Sun GlassFish Enterprise Server 2.1 High Availability Administration Guide

Chapter 6 Setting Up Clusters in Enterprise Server

This chapter describes how to use Enterprise Server clusters. It contains the following sections:

Overview of Clusters

A cluster is a named collection of server instances that share the same applications, resources, and configuration information. You can group server instances on different machines into one logical cluster and administer them as one unit. You can easily control the lifecycle of a multi-machine cluster with the DAS.

Instances can be grouped into clusters. You can distribute an application to all instances in the cluster with a single deployment. Clusters are dynamic. When an instance is added or removed, the changes are handled automatically.

Clusters enable horizontal scalability, load balancing, and failover protection. By definition, all the instances in a cluster have the same resource and application configuration. When a server instance or a machine in a cluster fails, the load balancer detects the failure, redirects traffic from the failed instance to other instances in the cluster, and recovers the user session state. Since the same applications and resources are on all instances in the cluster, an instance can failover to any other instance in the cluster.

Cluster instances are organized in a ring topology. Each member in the ring sends in-memory state data to the next member in the ring, its replica partner, and receives state data from the previous member. As state data is updated in any member, it is replicated around the ring. When a member fails in the ring topology, the ring is broken. Group Management Service (GMS) can recognize the failure of a member. In that event, the replication framework reshapes the topology of the cluster and notifies members of the changes. When a member learns that its replica partner has disappeared, it selects a new partner from in-service members.

Group Management Service

The Group Management Service (GMS) is an infrastructure component that is enabled for the instances in a cluster. When GMS is enabled, if a clustered instance fails, the cluster and the Domain Administration Server are aware of the failure and can take action when failure occurs. Many features of Enterprise Server depend upon GMS. For example, GMS is used by the IIOP failover, in-memory replication, transaction service, and timer service features.

If server instances in a cluster are located on different machines, ensure that the machines are on the same subnet.


Note –

The GMS feature is not available in the developer profile. In the cluster profile and the enterprise profile, GMS is enabled by default.

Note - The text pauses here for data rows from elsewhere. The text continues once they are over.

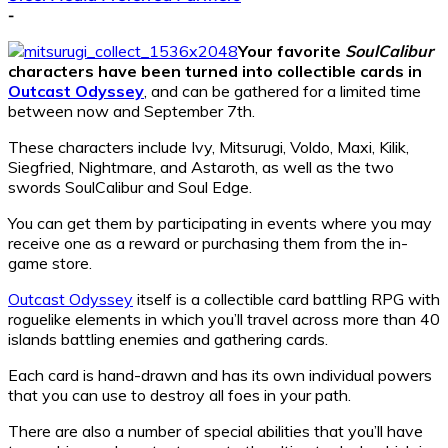
-
Your favorite
SoulCalibur
characters have been turned into collectible cards in
Outcast Odyssey
, and can be gathered for a limited time
between now and September 7th.
These characters include Ivy, Mitsurugi, Voldo, Maxi, Kilik,
Siegfried, Nightmare, and Astaroth, as well as the two
swords SoulCalibur and Soul Edge.
You can get them by participating in events where you may
receive one as a reward or purchasing them from the in-
game store.
Outcast Odyssey
itself is a collectible card battling RPG with
roguelike elements in which you’ll travel across more than 40
islands battling enemies and gathering cards.
Each card is hand-drawn and has its own individual powers
that you can use to destroy all foes in your path.
There are also a number of special abilities that you’ll have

GMS is a core service of the Shoal framework. For more information about Shoal, visit the Project Shoal home page.

The following topics are addressed here:

GMS Failure Detection Settings

The following settings are used in GMS failure detection:

fd-protocol-max-tries

Indicates the maximum number of missed heartbeats that the health monitor counts before marking an instance as suspected failure. GMS also tries to make a peer-2-peer connection with the suspected member. If that also fails, the member is marked as suspect failed.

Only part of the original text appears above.